Hong Kong's poor need equal opportunities
Kenny Hodgart says the government needs to safeguard social mobility
One hears a lot about "the grass roots" in Hong Kong. It's a phrase that seems to carry a more specific meaning here than I have encountered elsewhere, having come out from Scotland some 18 months ago.
Whereas in Britain and the US it intimates more generally the rank and file, or the population base at large, in Hong Kong "the grass roots" also tends to serve as a rather euphemistic term for the poor. We are told that grass-roots people feel neglected, that they are being pauperised by inflation, or that they do not trust Chief Executive Leung Chun-ying to deliver on his pledges to help them.
There is one problem with the metaphor, however: real grass roots find it easy to break through the sod and grow. By comparison, many of Hong Kong's poor can legitimately be described as downtrodden.
Much has been made of inequality in Hong Kong. As indicated by the city's Gini co-efficient, a statistical measure of income disparity, we are living in one of the most unequal societies in the world. But it would be a mistake to unhesitatingly conflate, as many do, these two problems: stalled social mobility (the thwarted seedbeds) and a yawning gap between rich and poor.
To seriously confront the latter would require large-scale redistribution of wealth, which seems an unlikely course for any government here to take.

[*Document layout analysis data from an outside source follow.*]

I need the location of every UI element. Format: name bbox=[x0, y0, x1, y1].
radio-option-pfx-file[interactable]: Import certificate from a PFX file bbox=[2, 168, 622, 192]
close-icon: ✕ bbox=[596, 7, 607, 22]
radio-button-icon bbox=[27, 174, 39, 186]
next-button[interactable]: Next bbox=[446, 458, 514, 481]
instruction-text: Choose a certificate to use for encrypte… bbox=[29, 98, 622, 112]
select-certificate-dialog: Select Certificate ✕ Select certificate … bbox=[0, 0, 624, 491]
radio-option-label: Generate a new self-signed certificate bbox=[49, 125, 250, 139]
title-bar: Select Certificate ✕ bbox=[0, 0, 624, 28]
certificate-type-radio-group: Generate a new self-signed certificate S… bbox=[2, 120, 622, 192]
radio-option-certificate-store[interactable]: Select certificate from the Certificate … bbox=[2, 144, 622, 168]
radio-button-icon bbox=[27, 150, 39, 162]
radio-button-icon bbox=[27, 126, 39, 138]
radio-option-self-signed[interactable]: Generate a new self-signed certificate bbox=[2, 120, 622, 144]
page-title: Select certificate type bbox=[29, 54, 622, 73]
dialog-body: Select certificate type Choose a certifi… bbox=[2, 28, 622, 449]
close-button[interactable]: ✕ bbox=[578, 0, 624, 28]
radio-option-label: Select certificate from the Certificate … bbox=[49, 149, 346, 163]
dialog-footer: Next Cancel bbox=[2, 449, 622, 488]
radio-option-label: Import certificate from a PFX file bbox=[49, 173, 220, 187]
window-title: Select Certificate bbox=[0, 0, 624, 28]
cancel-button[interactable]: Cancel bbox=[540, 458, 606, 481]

It is worth stressing, furthermore, that a more equal society is not necessarily a better one. "Solitary, poor, nasty, brutish and short" is how Thomas Hobbes described life in mankind's "natural" state - relative equality tends to prevail in primitive societies as there is little scope for accumulating wealth. There is therefore less economic activity, less innovation and less incentive to create employment - things which benefit everyone.